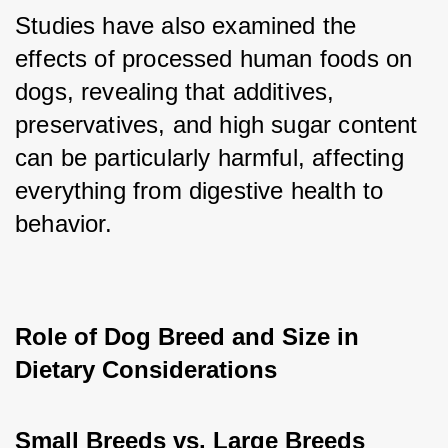
Studies have also examined the 
effects of processed human foods on 
dogs, revealing that additives, 
preservatives, and high sugar content 
can be particularly harmful, affecting 
everything from digestive health to 
behavior.
Role of Dog Breed and Size in 
Dietary Considerations
Small Breeds vs. Large Breeds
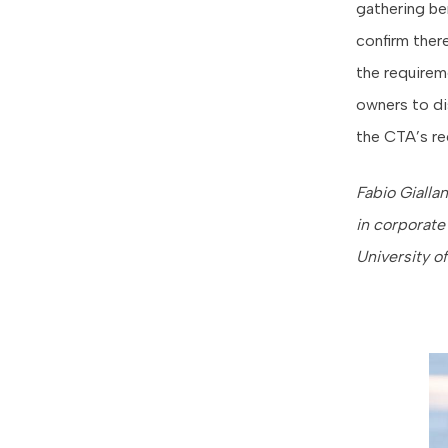
gathering be
confirm there
the requirem
owners to di
the CTA’s re
Fabio Gialla
in corporate
University o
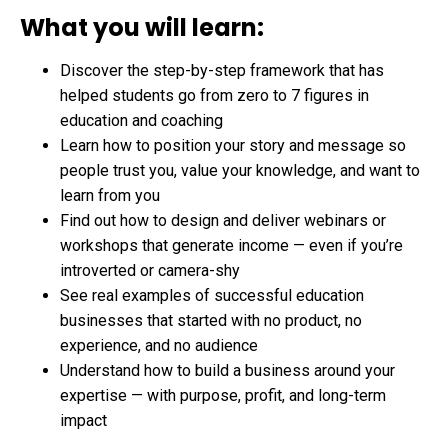
What you will learn:
Discover the step-by-step framework that has
helped students go from zero to 7 figures in
education and coaching
Learn how to position your story and message so
people trust you, value your knowledge, and want to
learn from you
Find out how to design and deliver webinars or
workshops that generate income — even if you’re
introverted or camera-shy
See real examples of successful education
businesses that started with no product, no
experience, and no audience
Understand how to build a business around your
expertise — with purpose, profit, and long-term
impact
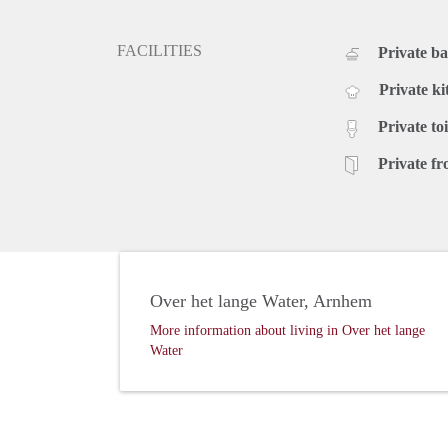
FACILITIES
Private b
Private ki
Private toi
Private fr
Over het lange Water, Arnhem
More information about living in Over het lange
Water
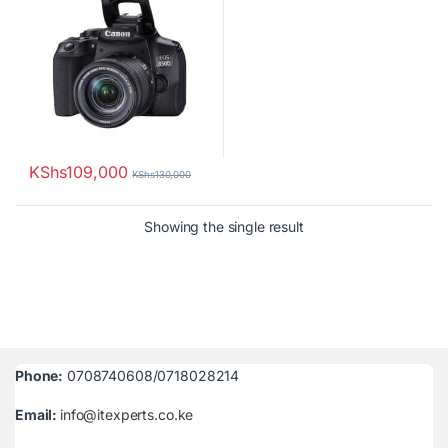
KShs
109,000
KShs
130,000
Showing the single result
Phone:
0708740608/0718028214
Email:
info@itexperts.co.ke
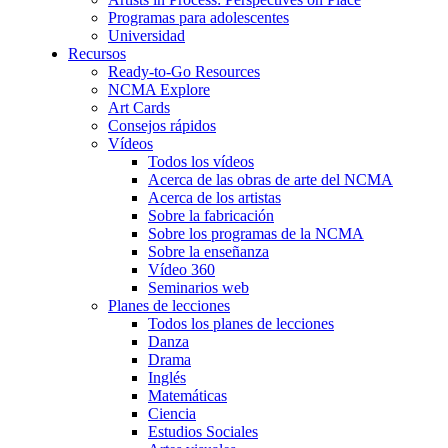
Programas para adolescentes
Universidad
Recursos
Ready-to-Go Resources
NCMA Explore
Art Cards
Consejos rápidos
Vídeos
Todos los vídeos
Acerca de las obras de arte del NCMA
Acerca de los artistas
Sobre la fabricación
Sobre los programas de la NCMA
Sobre la enseñanza
Vídeo 360
Seminarios web
Planes de lecciones
Todos los planes de lecciones
Danza
Drama
Inglés
Matemáticas
Ciencia
Estudios Sociales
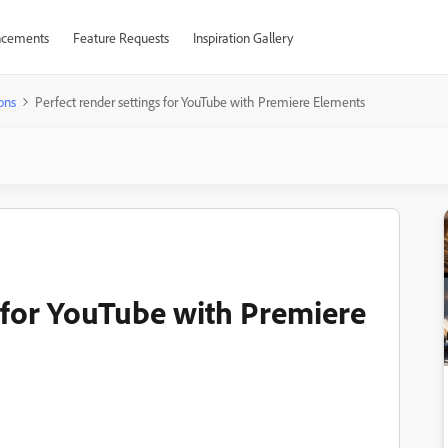
cements
Feature Requests
Inspiration Gallery
ons
Perfect render settings for YouTube with Premiere Elements
s for YouTube with Premiere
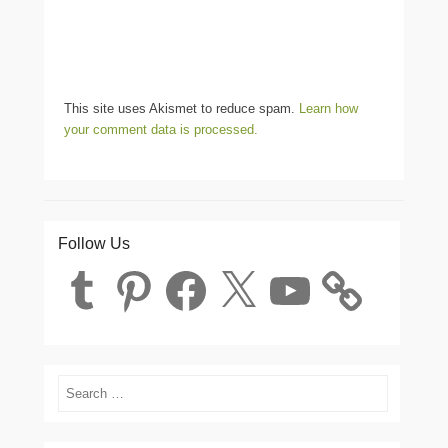
This site uses Akismet to reduce spam.
Learn how
your comment data is processed.
Follow Us
Tumblr
Pinterest
Facebook
X
YouTube
Search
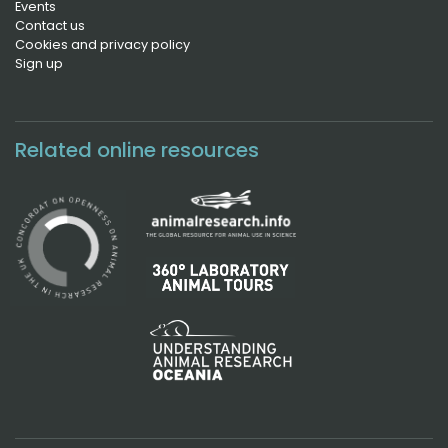
Events
Contact us
Cookies and privacy policy
Sign up
Related online resources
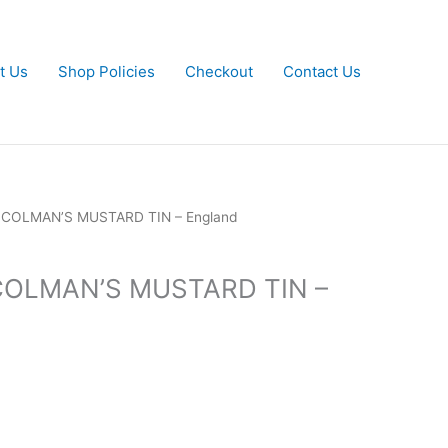
t Us
Shop Policies
Checkout
Contact Us
y COLMAN’S MUSTARD TIN – England
 COLMAN’S MUSTARD TIN –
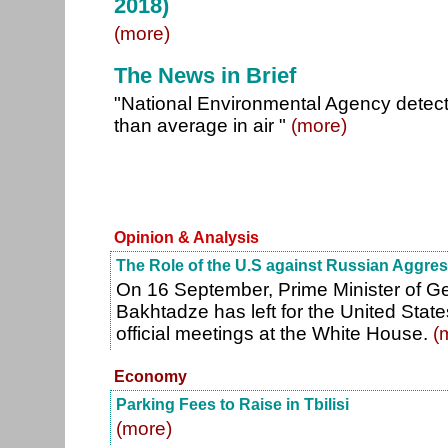
2018)
(more)
The News in Brief
"National Environmental Agency detect
than average in air "
(more)
Opinion & Analysis
The Role of the U.S against Russian Aggre
On 16 September, Prime Minister of 
Bakhtadze has left for the United State
official meetings at the White House.
(
Economy
Parking Fees to Raise in Tbilisi
(more)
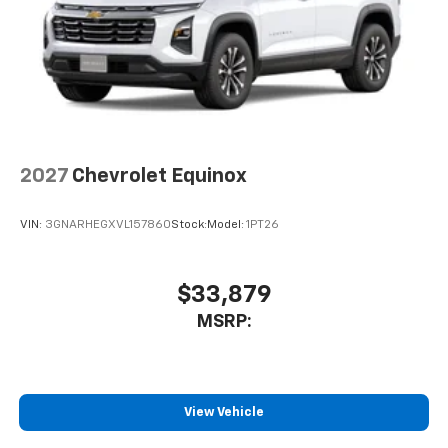
2027
Chevrolet Equinox
VIN:
3GNARHEGXVL157860
Stock:
Model:
1PT26
$33,879
MSRP:
View Vehicle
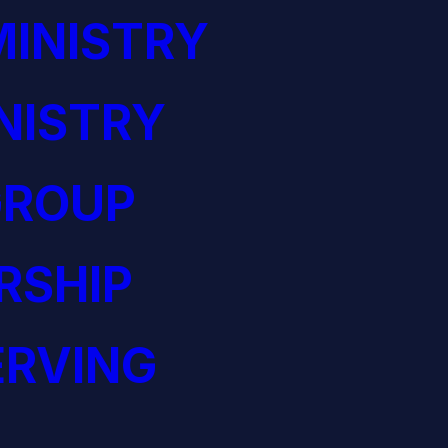
INISTRY
NISTRY
GROUP
RSHIP
ERVING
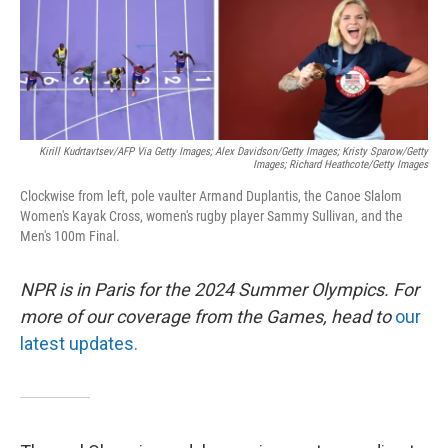
Kirill Kudrtavtsev/AFP Via Getty Images; Alex Davidson/Getty Images; Kristy Sparow/Getty
Images; Richard Heathcote/Getty Images
Clockwise from left, pole vaulter Armand Duplantis, the Canoe Slalom
Women's Kayak Cross, women's rugby player Sammy Sullivan, and the
Men's 100m Final.
NPR is in Paris for the 2024 Summer Olympics. For
more of our coverage from the Games, head to
our
latest updates.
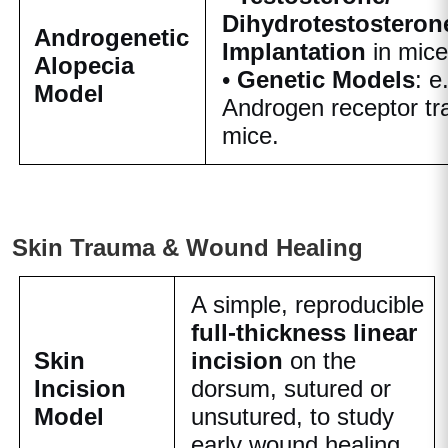
Dihydrotestosteron
Androgenetic
Implantation
in mice
Alopecia
•
Genetic Models
: e
Model
Androgen receptor tr
mice.
Skin Trauma & Wound Healing
A simple, reproducible
full-thickness linear
Skin
incision
on the
Incision
dorsum, sutured or
Model
unsutured, to study
early wound healing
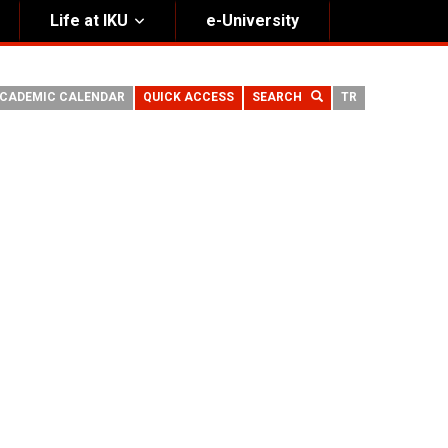
Life at IKU
e-University
CADEMIC CALENDAR
QUICK ACCESS
SEARCH
TR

====

▶ **What you should do**:
Take the records above from the line with "latest updates." down to their last line and please copy those lines exactly, without the pictures.

▶ **Answer for this exercise**:
latest updates.
Dihydrotestosteron
Androgenetic
Implantation
in mice
Alopecia
•
Genetic Models
: e
Model
Androgen receptor tr
mice.
Skin Trauma & Wound Healing
A simple, reproducible
full-thickness linear
Skin
incision
on the
Incision
dorsum, sutured or
Model
unsutured, to study
early wound healing
Life at IKU
e-University
CADEMIC CALENDAR
QUICK ACCESS
SEARCH
TR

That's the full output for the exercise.